En octobre dernier, Claude Pernès, président de l'Association des Maires d'Ile-de-France, emmenait une délégation de quatre-vingt-cinq élus et chefs d'entreprise franciliens pour un voyage d'études à Stockholm. Accueillis par le maire suédois, Sten Nordin, et le président de l'Association des Mairies et Régions de Suède, Anders Knape, les élus se sont entretenus avec leurs homologues de la taxe carbone, du péage urbain et des éco-quartiers. Preuve, s'il en est, que les élus franciliens n'ont pas découvert l'écologie et le développement durable à l'occasion des élections régionales...
A l'occasion de ce déplacement, l'Amif souhaitait surtout étudier les initiatives de la métropole suédoise en matière de développement durable et leurs possibles applications en Ile-de-France. Pourquoi ? Tout simplement parce que Stockholm a été consacrée première «capitale européenne verte» pour 2010. La ville, qui compte 800 000 habitants, est en effet un modèle de gestion « verte ». La dimension environnementale est prise en compte à toutes les étapes, dans les décisions d'aménagement, le budget, la planification opérationnelle... La municipalité s'est d'ailleurs fixé l'objectif ambitieux de ne plus recourir à l'énergie fossile d'ici à 2050.

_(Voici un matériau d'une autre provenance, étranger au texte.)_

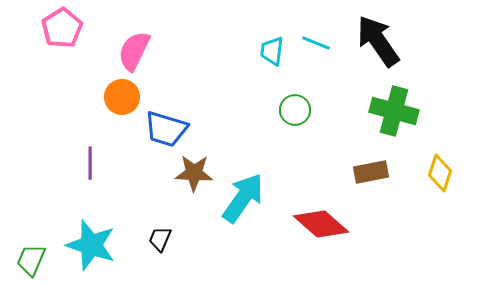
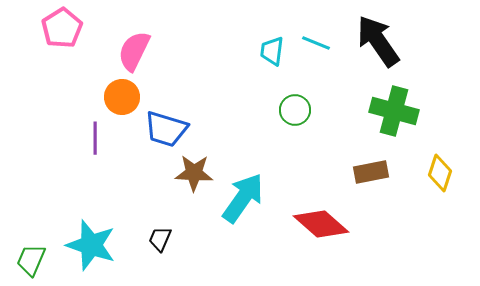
purple line: moved 5 px right, 25 px up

Certes, l'Île-de-France n'en est pas encore à ce stade, mais les élus, toutes tendances confondues, sont sur la bonne voie. Une voie « verte » où se côtoient les expériences sur les cantines bio, la protection du patrimoine écologique, le développement des énergies vertes, mais aussi, les éco-quartiers qui, depuis quelques années poussent comme des champignons. Si les élus franciliens parleront développement durable durant leurs Assises, ils aborderont également des sujets essentiels pour l'avenir de leurs territoires : la sécurité et les finances locales et ils ont de quoi dire...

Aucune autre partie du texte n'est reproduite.